Items listed in a dataset
# # # # #
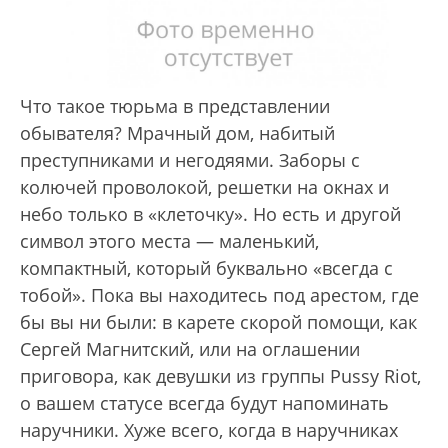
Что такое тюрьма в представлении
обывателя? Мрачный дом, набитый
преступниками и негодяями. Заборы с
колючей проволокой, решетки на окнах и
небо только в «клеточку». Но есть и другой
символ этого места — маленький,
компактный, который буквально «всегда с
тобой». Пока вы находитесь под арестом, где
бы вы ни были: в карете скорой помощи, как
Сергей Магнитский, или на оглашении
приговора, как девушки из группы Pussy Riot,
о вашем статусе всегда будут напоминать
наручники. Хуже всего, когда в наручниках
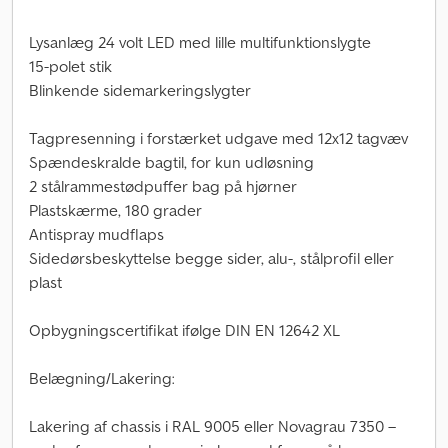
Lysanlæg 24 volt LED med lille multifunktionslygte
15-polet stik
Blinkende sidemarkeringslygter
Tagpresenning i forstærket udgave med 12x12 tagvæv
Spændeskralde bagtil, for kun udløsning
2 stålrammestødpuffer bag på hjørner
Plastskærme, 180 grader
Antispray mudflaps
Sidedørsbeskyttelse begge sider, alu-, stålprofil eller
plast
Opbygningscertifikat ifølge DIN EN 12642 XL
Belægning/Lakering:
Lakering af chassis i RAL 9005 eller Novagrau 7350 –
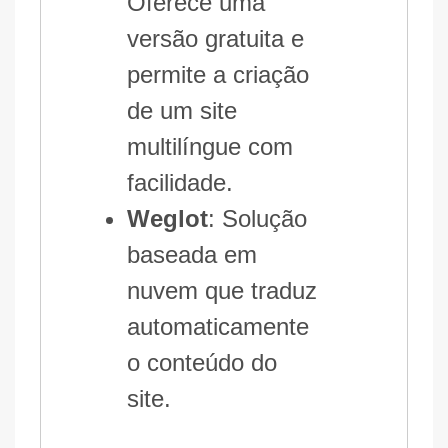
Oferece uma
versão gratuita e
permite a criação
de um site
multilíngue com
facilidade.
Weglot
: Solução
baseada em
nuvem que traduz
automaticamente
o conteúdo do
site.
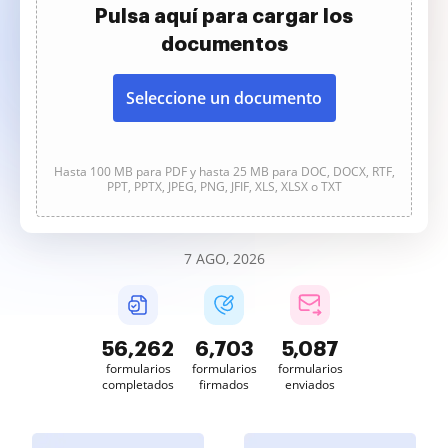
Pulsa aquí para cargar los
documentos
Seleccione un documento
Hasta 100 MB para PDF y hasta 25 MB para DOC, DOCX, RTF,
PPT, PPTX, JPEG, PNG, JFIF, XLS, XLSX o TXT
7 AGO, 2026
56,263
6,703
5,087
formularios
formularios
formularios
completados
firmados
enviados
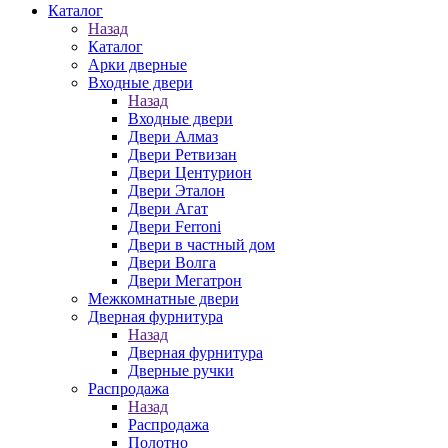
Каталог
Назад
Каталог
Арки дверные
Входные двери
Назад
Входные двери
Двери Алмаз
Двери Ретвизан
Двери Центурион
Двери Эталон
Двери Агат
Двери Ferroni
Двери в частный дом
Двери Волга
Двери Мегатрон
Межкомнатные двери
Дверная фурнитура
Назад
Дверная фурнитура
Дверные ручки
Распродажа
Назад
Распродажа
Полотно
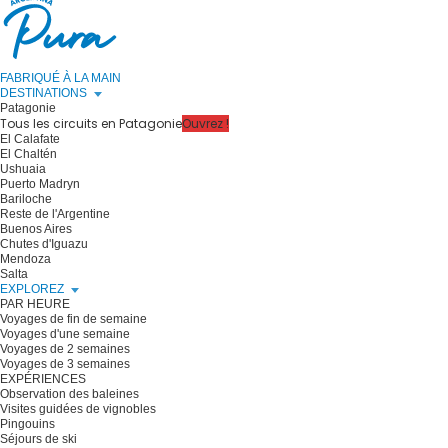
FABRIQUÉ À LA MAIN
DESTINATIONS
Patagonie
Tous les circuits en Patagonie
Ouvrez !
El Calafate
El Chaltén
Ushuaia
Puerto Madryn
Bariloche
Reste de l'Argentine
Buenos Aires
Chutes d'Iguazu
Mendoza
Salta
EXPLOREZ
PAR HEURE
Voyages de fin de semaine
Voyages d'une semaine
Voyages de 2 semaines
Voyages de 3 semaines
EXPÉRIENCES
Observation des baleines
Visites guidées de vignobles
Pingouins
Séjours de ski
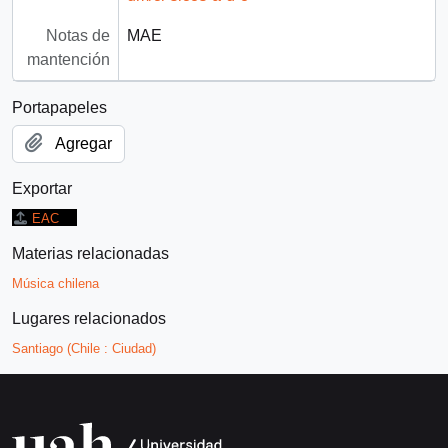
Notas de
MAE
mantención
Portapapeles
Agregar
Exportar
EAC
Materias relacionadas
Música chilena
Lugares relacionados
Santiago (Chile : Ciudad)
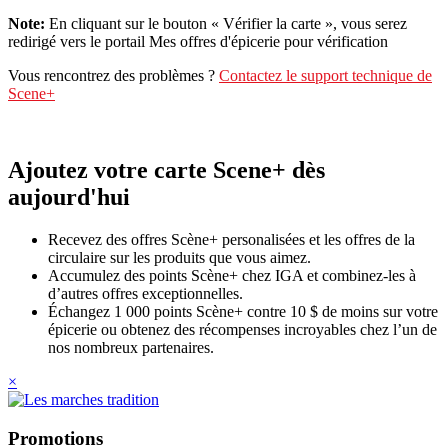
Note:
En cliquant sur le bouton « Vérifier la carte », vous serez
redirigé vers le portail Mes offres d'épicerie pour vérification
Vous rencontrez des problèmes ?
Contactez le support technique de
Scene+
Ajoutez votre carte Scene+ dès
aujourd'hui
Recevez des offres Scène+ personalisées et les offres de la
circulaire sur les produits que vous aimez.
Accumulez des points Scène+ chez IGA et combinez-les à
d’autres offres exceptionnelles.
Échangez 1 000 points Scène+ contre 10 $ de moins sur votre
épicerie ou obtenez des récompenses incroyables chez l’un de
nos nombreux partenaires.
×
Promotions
# # # # #
Search the records above for "Voyages" and copy every line that has it.

• **Response to the task**:
Voyages de fin de semaine
Voyages d'une semaine
Voyages de 2 semaines
Voyages de 3 semaines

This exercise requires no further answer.